Ocean and air freight rates and trends; customs and trade industry news plus Covid-19 impacts for the week of October 11, 2022.

Freight Market Update: October 11, 2022

Logistics Rewired: Air Market Update | Thurs, October 13 @ 9:00 am PT / 12:00 pm ET

The State of Trade: What is a “Worker Centric” Trade Policy? | Tues, October 18 @ 9:00 am PT / 12:00 pm ET

North America Freight Market Update Live | Thurs, October 20 @ 8:30 am PT / 11:30 am ET

Ocean Freight Market Update

Asia → North America (TPEB)

  • No changes in demand after Golden Week:
    • U.S.: Transpacific East Bound (TPEB) demand still remains quite flat despite the planned blank sailings through Week 42, which is the week expected to see the majority of TPEB capacity removed. Port and rail congestion is seen at the major US gateways to some extent, most notably at Houston and Baltimore for vessel dwell (17-20 days) and Los Angeles/Long Beach as rail dwell (17 days).
    • Canada: Market and rate conditions are similar to the U.S. Vancouver and Prince Rupert both saw a deterioration in the vessel count and berthing delays, with an improvement in rail backlog compared to last week.
  • Rates: Remain soft on most origin-destination combinations.
  • Space: Open.
  • Capacity/Equipment: Open, except in a few pockets.
  • Recommendation: Book at least 2 weeks prior to cargo ready date (CRD) and keep in mind upcoming blank sailings.

Asia → Europe (FEWB)

  • China has just returned from Golden Week holidays. Demand is slowly recovering this week. Some factories have extended their holiday closure due to already sufficient production output. There is a significant blank sailing program in weeks 41 and 42—space is readily available but schedule reliability is affected. Port congestion in Europe continues to cause delays and late return of vessels to Asia.
  • Rates: Ongoing pressure on spot rates due to low demand.
  • Capacity/Equipment: Generally open space despite the impact of blank sailings and vessel delays.
  • Recommendation: Allow flexibility when planning your shipments due to anticipated congestion and delays.

Europe → North America (TAWB)

  • Capacity is increasing. From mid-October some alliances are adding bigger vessels to the U.S. East Coast (USEC) loops, which is likely to put downward pressure on freight rates in the following weeks.
  • Rates: Indexes showing rates are dropping but not as rapidly as on other trades. Most Q4 Freight All Kinds (FAK) rates are an extension of Q3 rates.
  • Space: Still very tight on the USEC with some space open for direct routing to the U.S. West Coast (USWC). Some space is available out of Turkey.
  • Capacity/Equipment: Equipment availability remains the biggest challenge for all EU origins, particularly in the Mediterranean region. Low empty stacks at inland depots, prioritize pick up from the Port of Loading.
  • Recommendation: Book 4 or more weeks prior to CRD. Request premium service for higher reliability and no-roll.

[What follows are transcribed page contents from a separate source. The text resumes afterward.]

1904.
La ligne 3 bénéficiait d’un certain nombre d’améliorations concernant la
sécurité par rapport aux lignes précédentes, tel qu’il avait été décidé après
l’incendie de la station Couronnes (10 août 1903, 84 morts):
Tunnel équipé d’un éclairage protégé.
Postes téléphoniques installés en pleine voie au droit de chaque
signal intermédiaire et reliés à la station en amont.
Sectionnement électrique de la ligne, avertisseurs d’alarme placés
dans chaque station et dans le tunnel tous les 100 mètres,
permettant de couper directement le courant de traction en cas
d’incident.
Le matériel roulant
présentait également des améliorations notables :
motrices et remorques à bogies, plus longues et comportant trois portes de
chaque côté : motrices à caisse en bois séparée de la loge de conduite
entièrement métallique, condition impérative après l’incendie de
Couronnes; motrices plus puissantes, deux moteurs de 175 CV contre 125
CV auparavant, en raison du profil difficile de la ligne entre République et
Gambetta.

Indian Subcontinent → North America

  • Rates continue to drop following the overall trend of global ocean freight. It is however important to note that Indian Subcontinent (ISC) demand is still holding on some key services to the U.S.
  • Rates: changes occurring with more velocity across the market.
  • Capacity/Space: Space is available across most lanes at standard (non-premium) rates. Decreases in port congestion globally are effectively increasing capacity while blank sailing programs implemented by ocean carriers are pulling capacity out of the market.
  • Equipment: Smaller ports and inland container depots (ICD) will continue to have sporadic deficits based on import/export cargo mix.
  • Recommendation: Take advantage of declining rates.

North America → Asia

  • USEC ports continue to see challenges with vessel congestion. Ongoing erratic vessel schedules are causing significant issues with changes in posted earliest return dates and vessel cut-offs at the port. For USWC, arrivals and available capacity for Los Angeles is generally open whereas Oakland and Seattle remain more fluid.
  • Rates: No GRI’s announced for October or November.
  • Capacity/Equipment: Deficits on containers and chassis continue to plague Inland Port Intermodal (IPI) origins. Chicago remains the most reliable. Availability for standard equipment has not been an issue for most ports. Capacity from the U.S. Southeast to India remains constrained due to the ongoing omissions of Charleston and Savannah. Overall capacity for Indian ports requiring a transshipment service remains very tight from both the USEC and USWC.
  • Recommendation: Please place bookings 4 weeks prior to vessel Estimated Time of Departure (ETD).

North America → Europe

  • Congestion issues in North Europe, due to both the recent labor actions at German ports and the current actions at UK ports, are expected to persist.
  • All carriers continue their booking stop for shipments to Ukraine, Russia, and Belarus.
  • Rates: 2 carriers with the Ocean Alliance have announced nominal GRI’s for October.
  • Capacity/Equipment: USEC service to Northern Europe has capacity available however Savannah has irregular challenges due to it being omitted on certain vessel strings. Vessel capacity from the port of Houston has been very tight due to a significant increase in demand and delayed vessels.
  • Deficits are still plaguing many IPI origins. Availability for standard equipment at ports has not been an issue, but special equipment is hard to come by.
  • Recommendation: Please place bookings 3 to 4 weeks in advance for East or Gulf Coast sailings and 6 weeks for Pacific.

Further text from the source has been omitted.